Harrison v. Commissioner

OPINION.

Arundell, Judge:

Our decision in Samuel Wilcox, 16 T. C. 572, serves to dispose of the objections raised by the petitioners to respondent’s determination of a transferee liability with the exception of several secondary points.

Petitioners suggest that Western Union is required under the terms of “Article Sixteenth” of the lease agreement to pay the income taxes of Southern and Atlantic. We shall not attempt to determine the Tights of the respective parties under the lease agreement. It is our understanding that the Commissioner must assess and collect the tax in compliance with the applicable revenue laws and the procedures prescribed therein, and is in no way bound by an agreement between taxpayers as to who shall pay a tax even though the agreement may be valid and enforceable between the parties thereto. Cf. Frank R. Casey, 12 T. C. 224. Moreover, it is not at all clear that Western Union is obligated to pay Federal income taxes of Southern and Atlantic under the terms of the lease agreement and no effort, so far as we know, has ever been made by Southern and Atlantic to establish any such obligation on the part of Western Union. Cf. Samuel Wilcox, supra.

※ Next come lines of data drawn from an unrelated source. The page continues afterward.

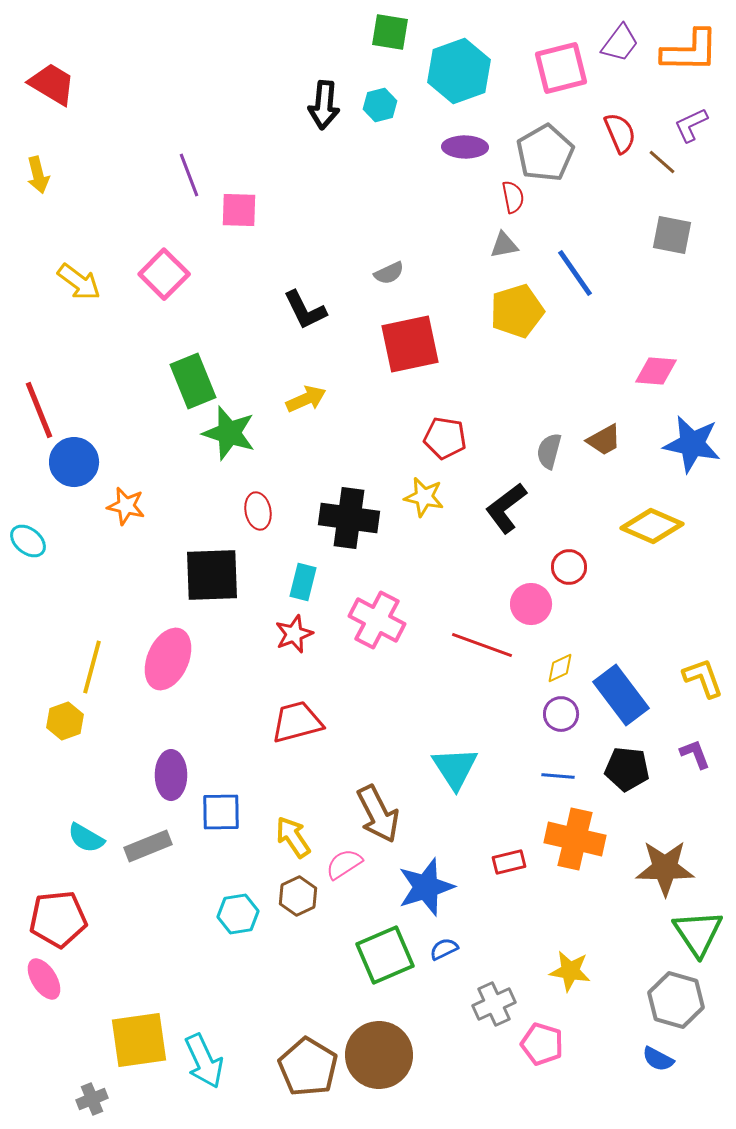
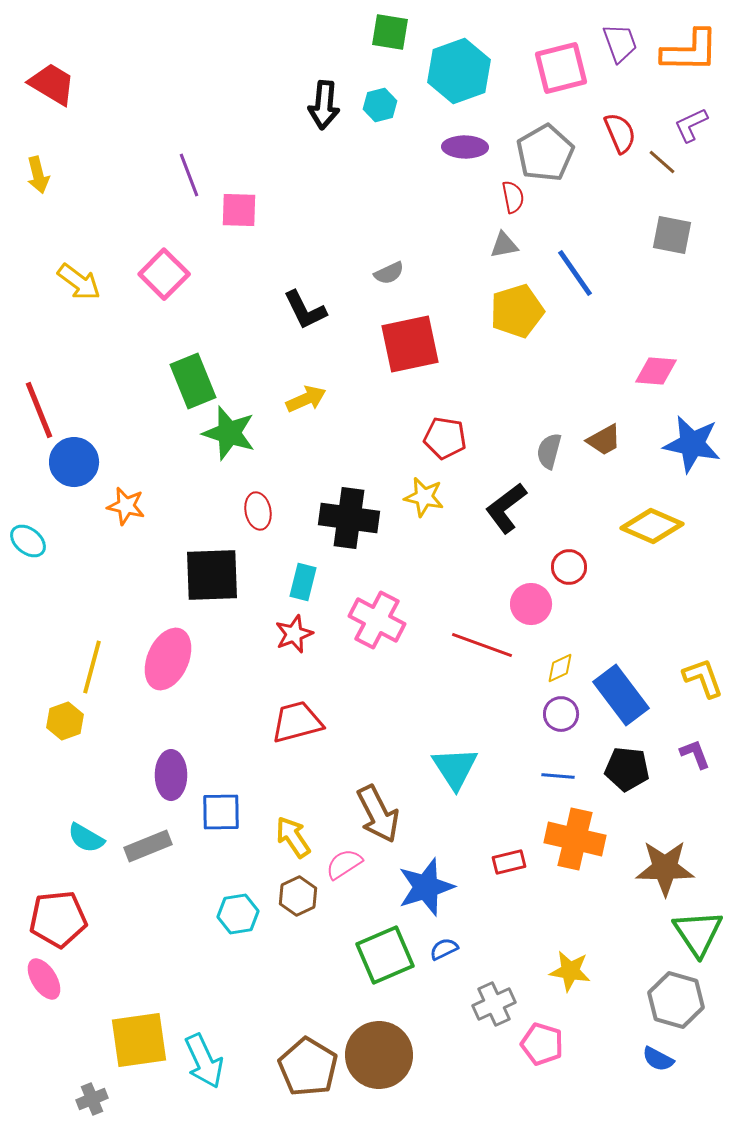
purple trapezoid at (620, 43): rotated 57 degrees counterclockwise
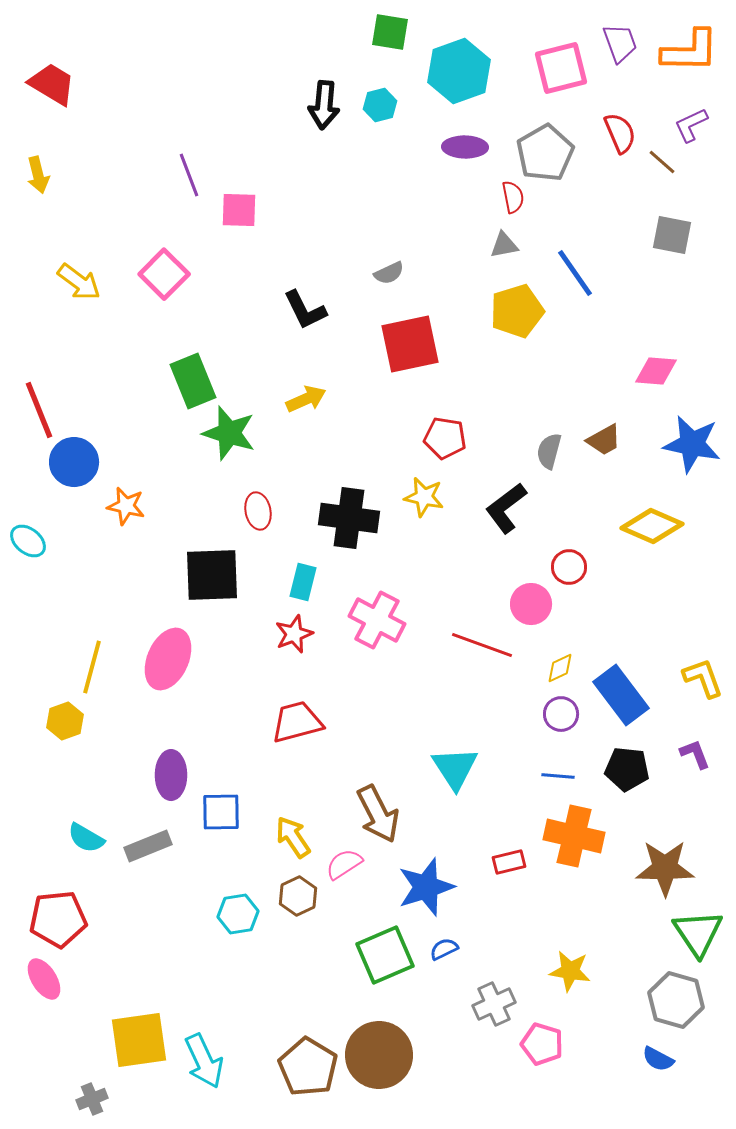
orange cross at (575, 839): moved 1 px left, 3 px up
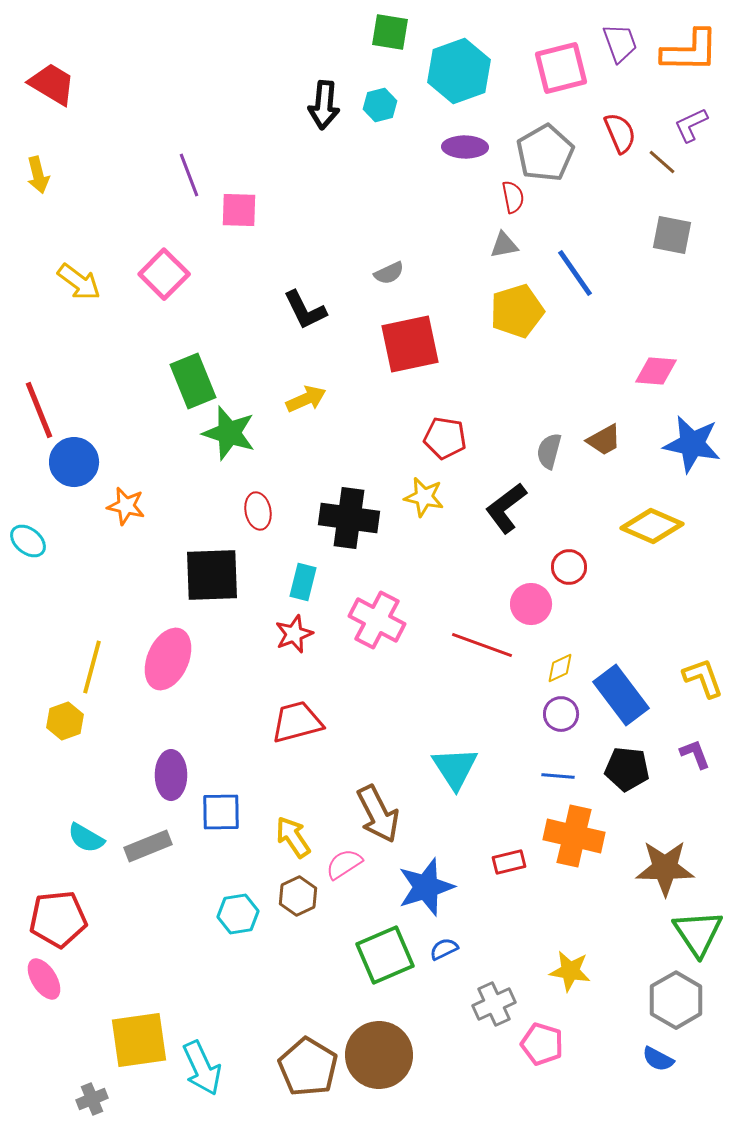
gray hexagon at (676, 1000): rotated 14 degrees clockwise
cyan arrow at (204, 1061): moved 2 px left, 7 px down
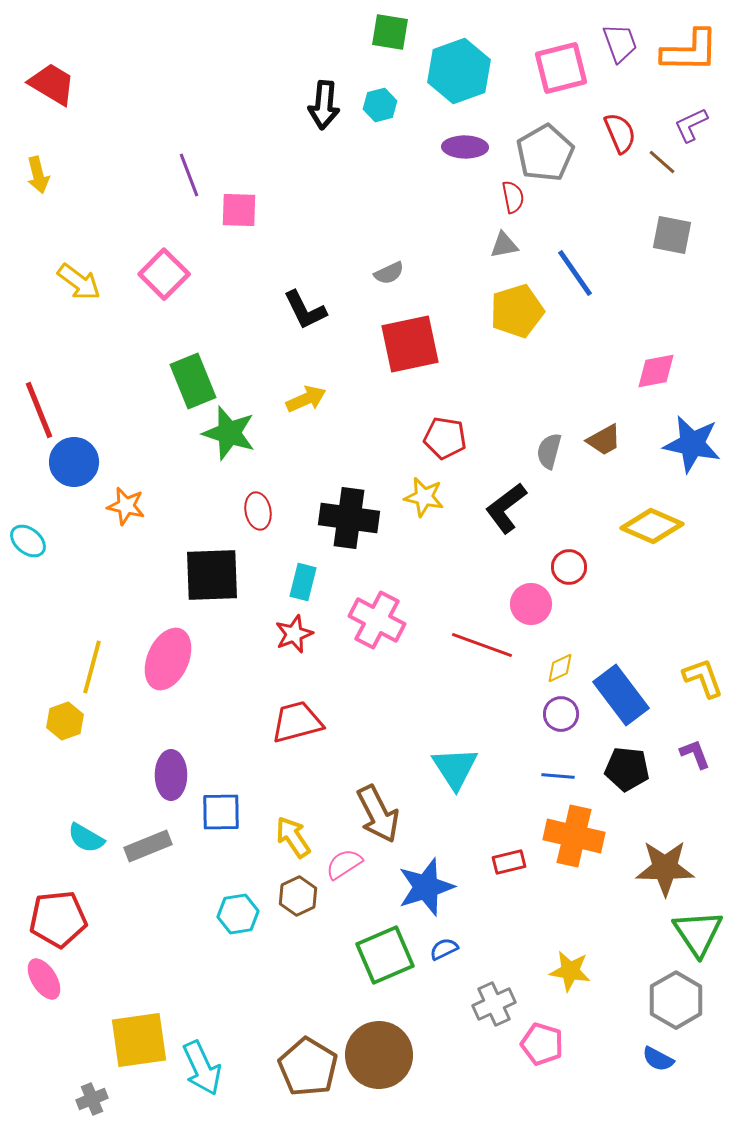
pink diamond at (656, 371): rotated 15 degrees counterclockwise
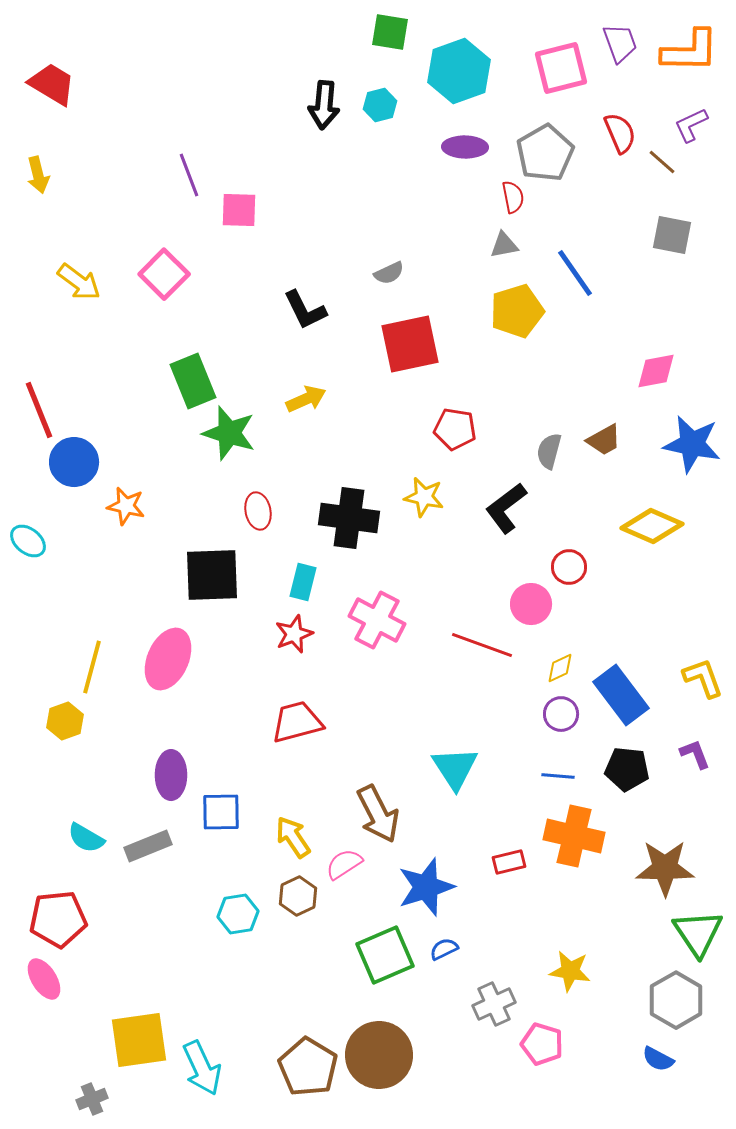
red pentagon at (445, 438): moved 10 px right, 9 px up
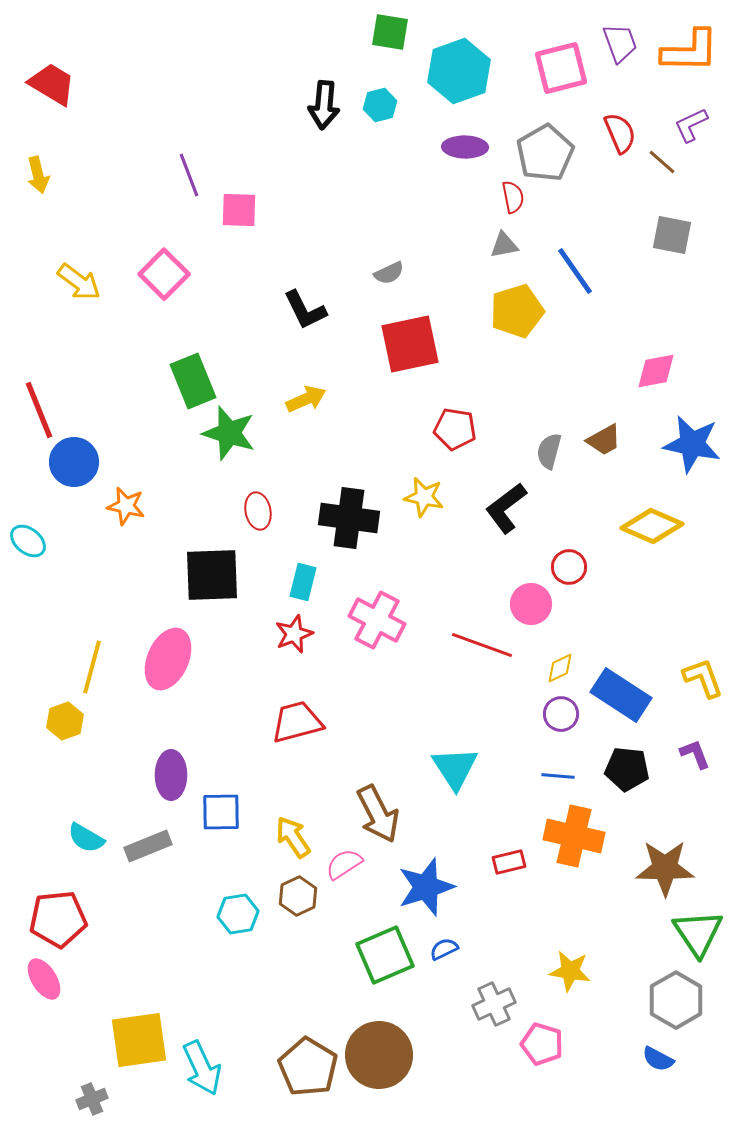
blue line at (575, 273): moved 2 px up
blue rectangle at (621, 695): rotated 20 degrees counterclockwise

Petitioners further argue that they were justified in distributing the assets of the decedent’s estate in 1942 in view of the decisions of the Court of Appeals for the Second Circuit in Harwood v. Eaton, 68 F. 2d 12, certiorari denied, 292 U. S. 636, and Western Union Telegraph Co. v. Commissioner, 68 F. 2d 16, certiorari denied, 292 U. S. 636, and that the estate having been closed should not now be held as a transferee. However, petitioners admit they received the notice of transferee liability in 1940, at which time they were acting as executors of the estate. Cf. Estate of L. E. McKnight, 8 T. C. 871; Hulburd v. Commissioner, 296 U. S. 300. They apparently recognized it as a claim against the estate for in that same year they instituted this proceeding, which proceeding was still pending at the time of the distribution of the estate in 1942. We think it is immaterial that petitioners may have believed that the claim made by the Commissioner against the decedent would be defeated by the cases decided at that time, for so long as the present case was before the court, the petitioners were on notice that the Commissioner had not abandoned his position and there remained a possibility for the estate’s being held liable as a transferee for the unpaid income taxes of Southern and Atlantic.

Nor can we accept the argument that the estate can only be held for its pro rata share of the tax. It is well settled that a transferee is severally liable for the unpaid tax of the transferor to the extent of the assets received and other stockholders or transferees need not be joined. Phillips v. Commissioner, 283 U. S. 589. In the event that one transferee is called upon to pay more than his pro rata share of the tax, he is left to his rights of contribution from the other transferees.

It follows that the estate of Robert Lewis Harrison is liable as á transferee under the provisions of section 311 of the Revenue Act of 1928 for the unpaid income tax liability of Southern and Atlantic for 1930 to the extent of $375, representing the rental-dividends received by the decedent from Western Union in that year.

Decision will be entered for the respondent.